Hi,
I am entirely new to bioinformatics, therefore I sincerely apologize for asking a very naive question. I am interested in counting the number of genes per chromosome in the human genome. For this purpose I have downloaded the latest release of the 'gff' file from ftp://ftp.ncbi.nlm.nih.gov/genomes/refseq/vertebrate_mammalian/Homo_sapiens/latest_assembly_versions/GCF_000001405.34_GRCh38.p8/ and have also sorted it using IGVtools from the Integrative Genomics Viewer. IGV also allows for exporting the features as 'bed' file, although there are a single base differences between the start positions of a gene in the 'gff' files and the 'bed' files generated in this way. While scanning through the 'bed' file I observed a lot of repetitions and overlaps. Now my questions are:
1) Is there any available tool for extracting non-overlapping genes from the bed file?
2) Is there any way to automate the selection of only one of the several overlapping genes?
3) Is the 'bed' file converted using the 'Export Features' tool in IGV reliable enough for further processing? What are the preferred alternatives?
I am sure such a trivial topic has already been discussed scores of times in your forum. I would appreciate if you could direct me to some such discussions. I sincerely thank you and apologize once again.
Your questions are not very interpretable.
1) Is there any available tool for extracting non-overlapping genes from the bed file?
What do you mean by 'non-overlapping genes'? There are any number of genes that overlap; they may be on different strands, or even on the same strand.
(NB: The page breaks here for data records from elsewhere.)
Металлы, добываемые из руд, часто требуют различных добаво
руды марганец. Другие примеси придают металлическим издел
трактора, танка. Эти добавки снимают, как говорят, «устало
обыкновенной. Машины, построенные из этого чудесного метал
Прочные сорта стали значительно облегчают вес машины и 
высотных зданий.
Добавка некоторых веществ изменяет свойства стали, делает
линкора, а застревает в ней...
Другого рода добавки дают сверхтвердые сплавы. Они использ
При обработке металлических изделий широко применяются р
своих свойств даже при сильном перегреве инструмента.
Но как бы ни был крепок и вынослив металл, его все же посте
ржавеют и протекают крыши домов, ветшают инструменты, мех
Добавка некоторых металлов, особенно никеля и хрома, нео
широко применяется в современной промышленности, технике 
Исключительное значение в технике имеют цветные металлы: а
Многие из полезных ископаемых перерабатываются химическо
Do you really want to remove genes for this arbitrary reason? Or are you confusing transcripts and genes? Do you instead want a single gene that represents all possible transcripts?
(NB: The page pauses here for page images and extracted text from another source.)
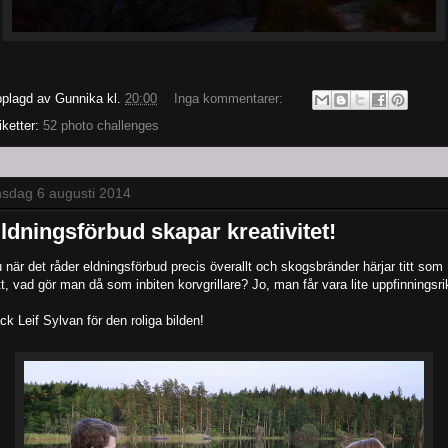
plagd av
Gunnika
kl.
20:00
Inga kommentarer:
iketter:
52 photo challenges
sdag 6 augusti 2014
ldningsförbud skapar kreativitet!
 när det råder eldningsförbud precis överallt och skogsbränder härjar titt som
tt, vad gör man då som inbiten korvgrillare? Jo, man får vara lite uppfinningsri
ck Leif Sylvan för den roliga bilden!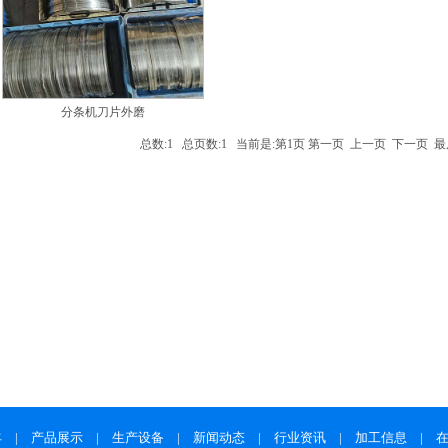
分条机刀片外磨
总数:1 总页数:1 当前是:第1页 第一页 上一页 下一页 
丰
|
产品展示
|
生产设备
|
新闻动态
|
行业资讯
|
加工信息
|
2) Is there any way to automate the selection of only one of the several overlapping genes?
Probably, but it depends on what you are after.
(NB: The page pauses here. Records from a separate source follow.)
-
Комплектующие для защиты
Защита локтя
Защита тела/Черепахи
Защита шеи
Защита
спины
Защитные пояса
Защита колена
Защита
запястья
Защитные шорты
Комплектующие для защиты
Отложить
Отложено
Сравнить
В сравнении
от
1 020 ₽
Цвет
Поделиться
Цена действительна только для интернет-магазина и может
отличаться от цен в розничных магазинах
3) Is the 'bed' file converted using the 'Export Features' tool in IGV reliable enough for further processing? What are the preferred alternatives?
This is a Bioconductor support site, so questions about IGV aren't really on topic. But it's not really likely that you have to actually download a GFF file from NCBI to do what you want, as there are lots of resources in Bioconductor for genetic locations of human genes.